Auf die UVC hab ich bislang Verzichtet, da die Pflanzen erst Wachsen müssen um den Nähstoffgehalt im Gleichgewicht zu bringen.
Auf einen Flussregenerator hab ich bereits nachgedacht, mit einigen Rohren kann ich das sehr Schnell zusammenbauen.


----------



## Knoblauchkröte (12. Apr. 2015)

Hi Vann,



vann schrieb:


> Mag ja sein das Algen Pflanzen sind.
> Jedoch Produzieren die kein Sauerstoff, Sterben ab und Wachsen wieder...
> Im Grunde benötigen die Algen Sauerstoff zum Wachsen



so ganz stimmt das nicht.
Algen produzieren täglich durch ihre gewaltige Menge mehr Sauerstoff als alle weltweiten Wälder zusammen.
Und auch alle höheren Pflanzen verbrauchen des nachts in der Ruhephase bei den in ihnen ablaufenden Prozessen ebenfalls wieder einen Teil des produzierten Sauerstoff

MfG Frank


----------



## juerg_we (12. Apr. 2015)

Hallo Frank,
gott sei dank ist das so mit den algen,da bei mir noch kein filter,wegen umbau ,läuft ist mein wasser nur noch grün,und ich dachte dass ist gut so,
dann habe ich den beitrag von vann gelesen und schon war mir ein wenig komisch,ich habe auch __ quellmoos im teich,was es momentan macht weiss ich nicht
die sichttiefe ist momentan bei 0bis 10cm,aber im moment (im moment) stört mich das nicht so ,aber es soll sich natürlich wenn der filter läuft ändern.
gruss
Jürgen


----------



## Knoblauchkröte (12. Apr. 2015)

vann schrieb:


> Welche alternativen gibt es noch, die gegen Algen Helfen sollen?
> 
> Mfg
> vann



Unterwasserpflanzen wie __ Hornblatt (Ceratophyllum demersum), __ Wasserpest (Elodea canadensis, Egeria densa), __ Krebsschere (Stratiodes aloides - die braucht aber unbedingt kalkfreies/sehr kalkarmes saures Wasser), Laichkräuter (Potamogeton),  Tausendblätter (Myriophyllum) - die sind in der Lage die Nährstoffe wie Algen über den gesamten Pflanzenkörper aufzunehmen

Schwimmpflanzen wie __ Wasserlinsen, Froschbiß, __ Wassersalat, __ Wasserhyazinte - die beschatten das Wasser und nehmen wie Unterwasserpflanzen die Nährstoffe direkt aus dem Wasserkörper

Schwimmblattpflanzen wie Seerosen, __ Teichrosen, __ Seekanne ect - das Schwimmlaub nimmt Algen das Licht (aber auch Unterwasserpflanzen)


MfG Frank[/QUOTE]


----------



## vann (12. Apr. 2015)

Das Problem bei Schwimmenden Pflanzen hast du bereits beschrieben.
Zu meinen Teich.
Das Hauptbecken mit Fisch ist 1,9m Tief, Hat eine Ei Form von 8m Länge und 5m Breite.
Das Becken an sich ist an der Ei spitze mit 2 Stufen mit jeweils 60cm tiefen abstand. Der Ei Fuß geht sehr Steil auf 1,9m runter.

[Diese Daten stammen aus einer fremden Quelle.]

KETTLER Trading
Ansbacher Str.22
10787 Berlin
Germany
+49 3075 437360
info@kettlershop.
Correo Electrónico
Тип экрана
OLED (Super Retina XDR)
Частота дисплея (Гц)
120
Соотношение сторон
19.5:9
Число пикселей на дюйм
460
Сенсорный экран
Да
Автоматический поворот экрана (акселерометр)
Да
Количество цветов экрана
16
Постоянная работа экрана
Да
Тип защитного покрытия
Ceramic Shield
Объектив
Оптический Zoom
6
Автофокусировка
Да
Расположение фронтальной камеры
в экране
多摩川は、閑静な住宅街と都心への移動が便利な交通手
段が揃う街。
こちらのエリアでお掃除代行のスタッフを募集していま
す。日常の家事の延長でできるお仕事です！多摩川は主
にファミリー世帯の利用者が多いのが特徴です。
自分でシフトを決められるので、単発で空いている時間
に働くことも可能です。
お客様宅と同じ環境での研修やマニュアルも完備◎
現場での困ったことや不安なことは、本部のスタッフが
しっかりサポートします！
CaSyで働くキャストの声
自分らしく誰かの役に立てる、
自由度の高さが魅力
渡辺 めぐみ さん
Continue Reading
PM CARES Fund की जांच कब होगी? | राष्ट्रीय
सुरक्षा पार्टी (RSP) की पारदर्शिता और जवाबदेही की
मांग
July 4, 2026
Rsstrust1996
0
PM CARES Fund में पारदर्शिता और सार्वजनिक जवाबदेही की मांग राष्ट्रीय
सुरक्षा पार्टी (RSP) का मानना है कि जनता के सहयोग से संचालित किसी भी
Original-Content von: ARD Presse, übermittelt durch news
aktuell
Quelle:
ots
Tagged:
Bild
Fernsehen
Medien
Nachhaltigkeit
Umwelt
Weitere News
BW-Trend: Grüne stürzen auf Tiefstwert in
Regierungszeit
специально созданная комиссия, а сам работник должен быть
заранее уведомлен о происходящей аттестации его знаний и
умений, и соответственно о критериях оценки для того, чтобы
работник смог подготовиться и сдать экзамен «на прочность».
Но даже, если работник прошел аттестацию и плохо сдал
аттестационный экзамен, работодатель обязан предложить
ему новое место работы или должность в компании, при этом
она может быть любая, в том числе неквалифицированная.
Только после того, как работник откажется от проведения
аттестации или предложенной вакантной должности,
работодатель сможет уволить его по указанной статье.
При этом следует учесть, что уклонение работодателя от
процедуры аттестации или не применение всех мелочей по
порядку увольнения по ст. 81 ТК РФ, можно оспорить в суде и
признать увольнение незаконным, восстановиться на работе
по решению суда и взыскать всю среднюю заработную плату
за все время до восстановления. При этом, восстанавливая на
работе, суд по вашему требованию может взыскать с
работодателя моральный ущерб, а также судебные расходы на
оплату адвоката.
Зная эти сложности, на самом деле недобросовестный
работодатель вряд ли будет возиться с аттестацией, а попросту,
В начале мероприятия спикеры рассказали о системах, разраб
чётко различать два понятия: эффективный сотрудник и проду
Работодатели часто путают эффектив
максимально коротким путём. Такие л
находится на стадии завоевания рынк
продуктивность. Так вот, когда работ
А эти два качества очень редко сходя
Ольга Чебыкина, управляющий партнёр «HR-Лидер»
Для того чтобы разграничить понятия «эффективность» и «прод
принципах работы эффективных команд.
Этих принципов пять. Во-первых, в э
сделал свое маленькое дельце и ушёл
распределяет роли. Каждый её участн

Das Pflanzen Becken ist zwischen 40cm und 60cm tief und verläuft neben die Steilhängen die dann per Wasserfall ins Hauptbecken geleitet wird.
Eine Länge von 11m sind gegeben. Zusammen fasst das ganze um die 40000- 45000l.
Die Filteranlage ist für die meisten mehr als unter dimensioniert. Wobei ich sagen muss, das ich in den letzten Jahren Klares Wasser hatte und höchsten Fadenalgen hatte.
Mit Schwebe oder Schmieralgen hatte ich bis jetzt noch nie zu tuhn.
Letztes Jahr hab ich auch den Filter 2x gereinigt, da kein Bedarf bestand.
Eine UVC war nie in Betrieb.
Ein Ozongenerator aus China mit 300mg/h kommt im Filter zum Einsatz.
Der Eiweißabschäumer ist Marke Eigenbau und Funktioniert auch ohne Lufteinsatz.

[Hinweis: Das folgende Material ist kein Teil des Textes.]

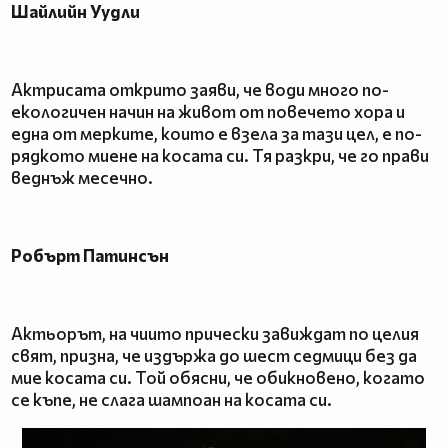
Шайлийн Уудли
Актрисата открито заяви, че води много по-
екологичен начин на живот от повечето хора и
една от мерките, които е взела за тази цел, е по-
рядкото миене на косата си. Тя разкри, че го прави
веднъж месечно.
Робърт Патинсън
Актьорът, на чиито прически завиждат по целия
свят, призна, че издържа до шест седмици без да
мие косата си. Той обясни, че обикновено, когато
се къпе, не слага шампоан на косата си.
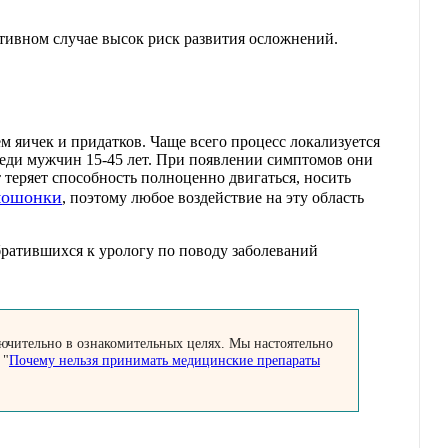
.
тивном случае высок риск развития осложнений.
 яичек и придатков. Чаще всего процесс локализуется
реди мужчин 15-45 лет. При появлении симптомов они
 теряет способность полноценно двигаться, носить
мошонки
, поэтому любое воздействие на эту область
братившихся к урологу по поводу заболеваний
ючительно в ознакомительных целях. Мы настоятельно
 "
Почему нельзя принимать медицинские препараты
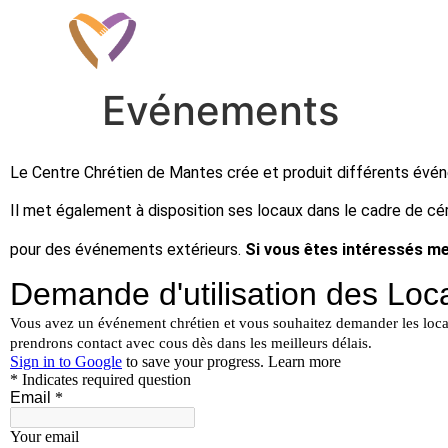
Evénements
Le Centre Chrétien de Mantes crée et produit différents évén
Il met également à disposition ses locaux dans le cadre de cé
pour des événements extérieurs.
Si vous êtes intéressés me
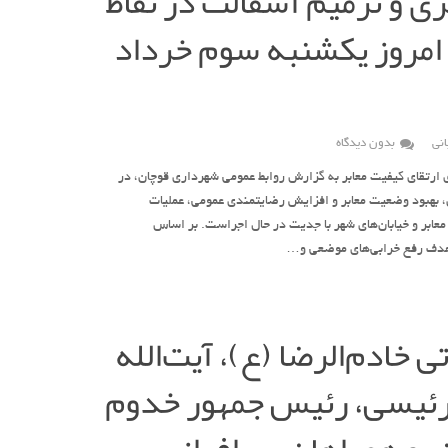
ری و ترمیم آسفالت در نقاط
امروز یکشنبه سوم خرداد
نی
بدون دیدگاه
ارتقای کیفیت معابر به گزارش روابط عمومی شهرداری قوچان، در
 بهبود وضعیت معابر و افزایش رضایتمندی عمومی، عملیات
معابر و خیابان‌های شهر با جدیت در حال اجراست. بر اساس
ا هدف رفع خرابی‌های موضعی و…
 خادم‌الرضا (ع)، آیت‌الله
رئیسی، رئیس جمهور خدوم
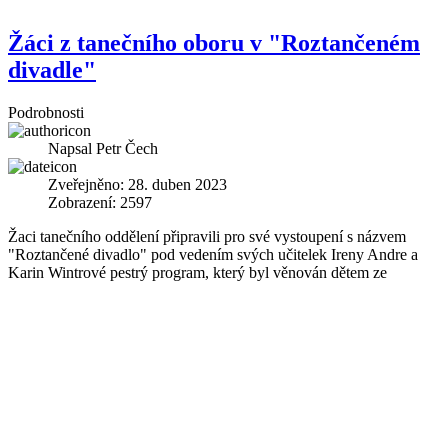
Žáci z tanečního oboru v "Roztančeném
divadle"
Podrobnosti
Napsal
Petr Čech
Zveřejněno: 28. duben 2023
Zobrazení: 2597
Žaci tanečního oddělení připravili pro své vystoupení s názvem
"Roztančené divadlo" pod vedením svých učitelek Ireny Andre a
Karin Wintrové pestrý program, který byl
věnován dětem ze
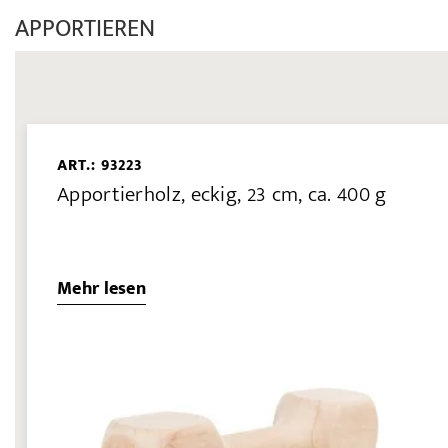
APPORTIEREN
ART.: 93223
Apportierholz, eckig, 23 cm, ca. 400 g
Mehr lesen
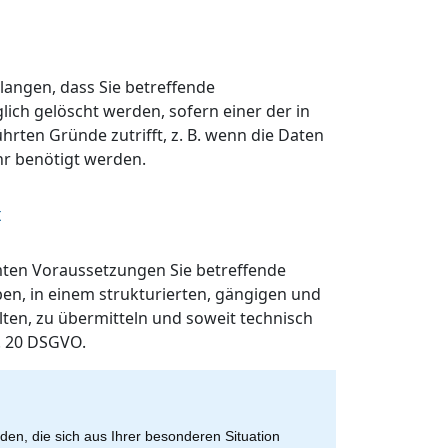
langen, dass Sie betreffende
ch gelöscht werden, sofern einer der in
rten Gründe zutrifft, z. B. wenn die Daten
hr benötigt werden.
t
mten Voraussetzungen Sie betreffende
aben, in einem strukturierten, gängigen und
ten, zu übermitteln und soweit technisch
. 20 DSGVO.
en, die sich aus Ihrer besonderen Situation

Die Pumpe mit knap 10000l/h befindet sich im oberen viertel des Teiches und Saugt nur dort das Wasser an.
Ein fehler die meist viele machen ist die Pumpe auf den Grund hinzustellen.
Denn destso Höher das Wasser gepumpt wird, destso weniger fließt das Wasser zum Ausgang.
Eine gute alternative wäre hier eine Pumpenkammer die den Skimmer, Bodengrund gleichzeitig ansaugen.
Um den Wirkungsgrad der pumpe zu Verbessern hab ich Sie Oben hingestellt. Nun muss die Pumpe gute 95cm Pumpen, die das Wasser in meinen 4 Kammer Filter Pumpt.
Nach die Filterbürsten, Ozon, Biobälle, Röhrchen und Matten kommt der Eiweißabschäumer, dessen Wasser zum Pflanzenteich geleitet wird.
Die Strömungspumpe sorgt somit, das der ganze Dreck von unten nach Oben geströmt wird.

Große Zeolith Brocken, 25kg sind seid 3 Jahren im Einsatz und müssten demnächst Regeniert werden, da fehlt mir die Anleitung, wie ich Kochsalz am Besten Herstelln kann.
Die einen sagen 5% und wiederum 0,9%. Dann ist die Frage wie lange Zeolith in die Brühe verbleiben mag...

Im frühjahr hab ich den ganzen Pflanzenbereich gereinigt und aussortiert, hier wurden einige Wasserrosen entfern sowie der ganze Pflanzenmodder der sich innerhalb von 5 Jahren gesammelt hatte. Im Hauptbecken wurden die Fadenalgen Mechanisch entfernt und mit Hilfe einer Unterwasser Kamera den Boden durchstöbert ob hier Bedarf besteht. Der Bodengrund ist Spielsand und weist eine Dicke von 0,5cm auf. Hier wurde somit nichs gemacht, da alles ok schien, selbst beim Aufwühlen kahmen keine Gase oder ähnliches nach Oben.

Zum Besatz,
6 Koi, 18 Goldfische in Albino und Schwarz, 1 Schubunkin, 1 1m langer __ Sterlet und 8 Flußkarpfen.
Da es soviele geworden sind werde ich einige Verkaufen. Der Sterlet wird aufjedenfall Verkauft oder Verschenkt weil er viel zu Groß ist.


----------